他走過去,跟山大王、小疑、老魚他們站在一起。
同一陣線。
「不錯,這雖是我們的家事,可也是大家的事情。」這個人慈眉善目,說話語氣一片祥和,除了背後掛了一張沒箭小弓之外,身後有四個秀氣的隨從,兩男兩女,除此之外,完全看不出它是個武林人物。可是他聲音才起,雷變已變了臉色,他的人才到,唐不全也垂下了頭。
可是垂下頭也沒用。
這人一巴掌摑了過去。
出手很慢。
甚至簡直有點不合常理的慢。
──慢得讓人清楚的看見這和眉善目的人指甲上有泥垢。
(奇怪,他身上一塵不染、飄逸超凡,卻就是指甲上有泥垢──而且是兩隻手都有!)
但唐不全還是捱了一記耳刮子。
──不知它是避不了、還是不敢避!
這一巴掌摑得清脆。
唐不全也挨得乾脆。
──這回子唐不全不止衫紅,連臉也紅了!
「唐五七,」這人直呼唐不全在唐家堡的代號,「你可知罪?」
唐不全不止垂下了頭(垂得低低的),還垂下了手(垂得直直的),而且左膝一軟,已行了個半跪之禮。
「廿四哥,」唐不全低聲喚,「請您高抬貴手。
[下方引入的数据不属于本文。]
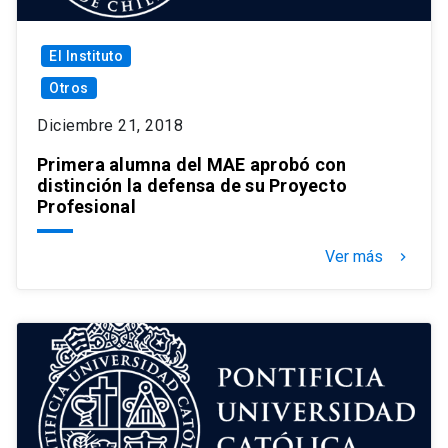
El Instituto
Otros
Diciembre 21, 2018
Primera alumna del MAE aprobó con
distinción la defensa de su Proyecto
Profesional
Ver más
keyboard_arrow_right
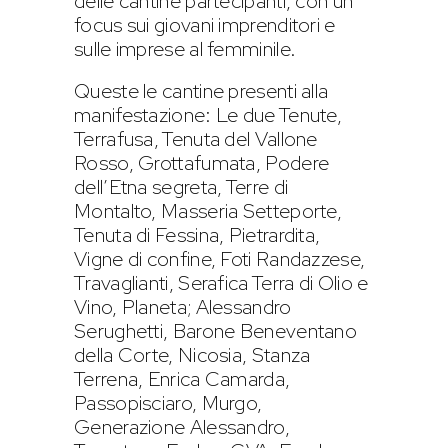
delle cantine partecipanti, con un
focus sui giovani imprenditori e
sulle imprese al femminile.
Queste le cantine presenti alla
manifestazione: Le due Tenute,
Terrafusa, Tenuta del Vallone
Rosso, Grottafumata, Podere
dell’Etna segreta, Terre di
Montalto, Masseria Setteporte,
Tenuta di Fessina, Pietrardita,
Vigne di confine, Foti Randazzese,
Travaglianti, Serafica Terra di Olio e
Vino, Planeta; Alessandro
Serughetti, Barone Beneventano
della Corte, Nicosia, Stanza
Terrena, Enrica Camarda,
Passopisciaro, Murgo,
Generazione Alessandro,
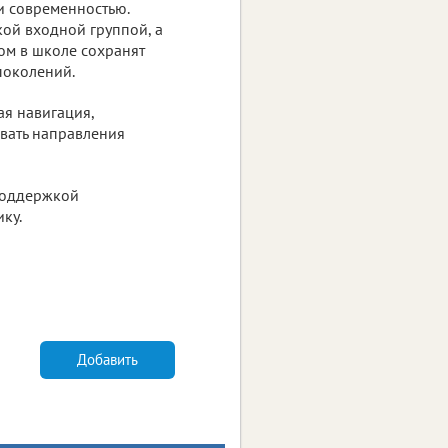
и современностью.
кой входной группой, а
ом в школе сохранят
поколений.
ая навигация,
вать направления
поддержкой
ку.
Добавить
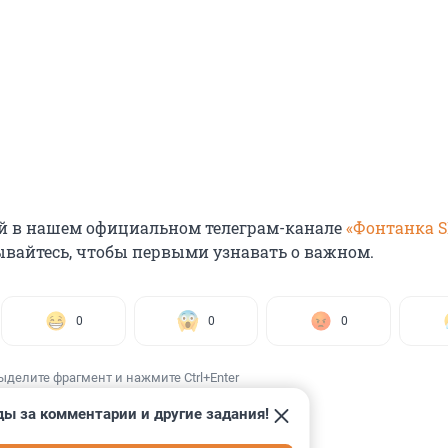
й в нашем официальном телеграм-канале
«Фонтанка 
ывайтесь, чтобы первыми узнавать о важном.
0
0
0
ыделите фрагмент и нажмите Ctrl+Enter
ды за комментарии и другие задания!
」
他這一叫,大家都知道了來者何人。
──「廿四哥」,唐門「毒宗」的主事人之一:唐拿西。
唐拿西也是「蜀中唐門」駐在江湖上的一流殺手,而且身份特殊:他跟「空明金鏢」花點月、「四濺花」雷以迅、「金不換」唐堂正、「三缸公子」溫若紅結為兄弟,在「龔頭南」創立「五飛金」分支,成為近日武林中一股極為強大的勢力。
──這實力實已羅網了江南雷家、蜀中唐門、嶺南溫派三宗高手,牽一髮而動全身,就算有人敢惹他們也惹不起他們背後的靠山,所以成了江湖上一股不可攫其鋒的實力。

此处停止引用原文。